## What you have to do
Set out exactly every line of the entries below, starting at the line that holds "access to the" and stopping after the line that holds "400,000 fewer disability".

## Listed entries
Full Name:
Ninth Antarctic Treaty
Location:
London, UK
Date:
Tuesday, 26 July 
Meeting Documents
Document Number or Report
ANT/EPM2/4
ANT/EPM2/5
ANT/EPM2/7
* * *
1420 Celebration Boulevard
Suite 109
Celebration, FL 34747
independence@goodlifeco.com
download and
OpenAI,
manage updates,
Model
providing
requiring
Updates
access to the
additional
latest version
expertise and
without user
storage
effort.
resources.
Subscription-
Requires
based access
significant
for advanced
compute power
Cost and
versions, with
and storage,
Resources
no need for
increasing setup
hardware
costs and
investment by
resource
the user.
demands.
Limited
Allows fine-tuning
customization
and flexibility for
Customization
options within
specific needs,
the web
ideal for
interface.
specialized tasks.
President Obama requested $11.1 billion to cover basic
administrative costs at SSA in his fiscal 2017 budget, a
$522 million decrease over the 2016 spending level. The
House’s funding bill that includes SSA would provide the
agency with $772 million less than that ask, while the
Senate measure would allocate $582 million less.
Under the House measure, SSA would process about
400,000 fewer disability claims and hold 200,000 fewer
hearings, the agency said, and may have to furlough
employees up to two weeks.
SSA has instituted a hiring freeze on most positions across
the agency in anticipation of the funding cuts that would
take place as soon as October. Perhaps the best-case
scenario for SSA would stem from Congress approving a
==
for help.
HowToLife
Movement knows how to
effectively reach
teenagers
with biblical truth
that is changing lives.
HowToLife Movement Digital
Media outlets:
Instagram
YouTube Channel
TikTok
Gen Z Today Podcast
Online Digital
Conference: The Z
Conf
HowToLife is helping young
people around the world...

## Output of the task
access to the
additional
latest version
expertise and
without user
storage
effort.
resources.
Subscription-
Requires
based access
significant
for advanced
compute power
Cost and
versions, with
and storage,
Resources
no need for
increasing setup
hardware
costs and
investment by
resource
the user.
demands.
Limited
Allows fine-tuning
customization
and flexibility for
Customization
options within
specific needs,
the web
ideal for
interface.
specialized tasks.
President Obama requested $11.1 billion to cover basic
administrative costs at SSA in his fiscal 2017 budget, a
$522 million decrease over the 2016 spending level. The
House’s funding bill that includes SSA would provide the
agency with $772 million less than that ask, while the
Senate measure would allocate $582 million less.
Under the House measure, SSA would process about
400,000 fewer disability claims and hold 200,000 fewer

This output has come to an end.